### INSTRUCTIONS TO FOLLOW
Please give the entries below again exactly, omitting every picture.
SUPPLIED DATA START
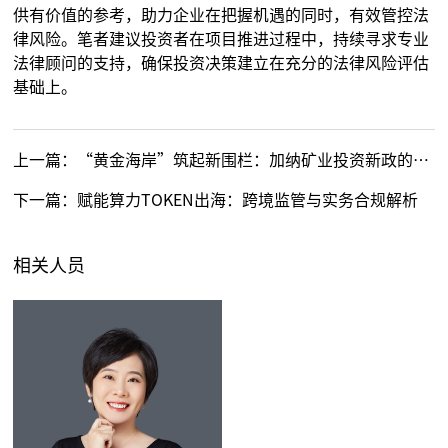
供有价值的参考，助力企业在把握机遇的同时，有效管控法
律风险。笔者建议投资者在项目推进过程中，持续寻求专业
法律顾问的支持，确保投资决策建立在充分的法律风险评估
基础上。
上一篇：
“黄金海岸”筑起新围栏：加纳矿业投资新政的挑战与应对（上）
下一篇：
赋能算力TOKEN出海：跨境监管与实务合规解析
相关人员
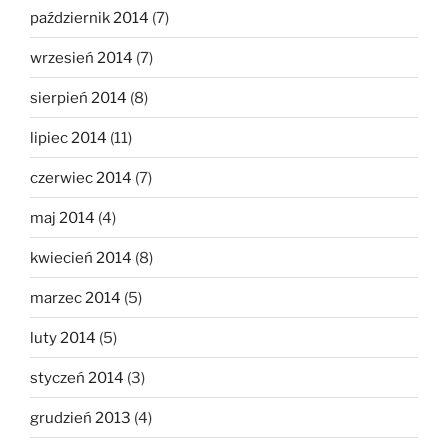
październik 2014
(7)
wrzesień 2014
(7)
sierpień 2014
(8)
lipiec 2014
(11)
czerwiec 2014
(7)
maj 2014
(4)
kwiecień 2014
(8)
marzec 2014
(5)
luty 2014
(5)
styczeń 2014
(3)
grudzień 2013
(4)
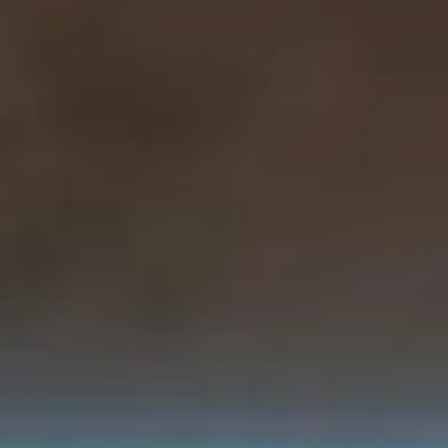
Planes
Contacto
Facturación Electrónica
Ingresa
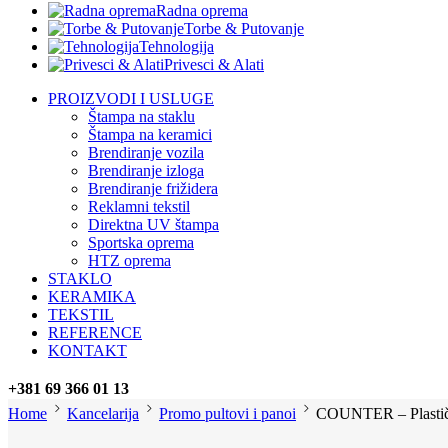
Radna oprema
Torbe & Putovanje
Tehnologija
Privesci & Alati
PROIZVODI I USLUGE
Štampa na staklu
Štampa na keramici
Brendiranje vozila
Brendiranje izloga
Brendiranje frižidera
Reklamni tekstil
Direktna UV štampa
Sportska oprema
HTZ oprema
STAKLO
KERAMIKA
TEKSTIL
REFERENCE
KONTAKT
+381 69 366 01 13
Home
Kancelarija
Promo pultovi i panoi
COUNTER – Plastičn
SUPPLIED DATA END
### RESULT FOR THIS TASK
供有价值的参考，助力企业在把握机遇的同时，有效管控法
律风险。笔者建议投资者在项目推进过程中，持续寻求专业
法律顾问的支持，确保投资决策建立在充分的法律风险评估
基础上。
上一篇：
“黄金海岸”筑起新围栏：加纳矿业投资新政的挑战与应对（上）
下一篇：
赋能算力TOKEN出海：跨境监管与实务合规解析
相关人员
październik 2014
(7)
wrzesień 2014
(7)
sierpień 2014
(8)
lipiec 2014
(11)
czerwiec 2014
(7)
maj 2014
(4)
kwiecień 2014
(8)
marzec 2014
(5)
luty 2014
(5)
styczeń 2014
(3)
grudzień 2013
(4)
Planes
Contacto
Facturación Electrónica
Ingresa
Radna oprema
Torbe & Putovanje
Tehnologija
Privesci & Alati
PROIZVODI I USLUGE
Štampa na staklu
Štampa na keramici
Brendiranje vozila
Brendiranje izloga
Brendiranje frižidera
Reklamni tekstil
Direktna UV štampa
Sportska oprema
HTZ oprema
STAKLO
KERAMIKA
TEKSTIL
REFERENCE
KONTAKT
+381 69 366 01 13
Home
Kancelarija
Promo pultovi i panoi
COUNTER – Plastičn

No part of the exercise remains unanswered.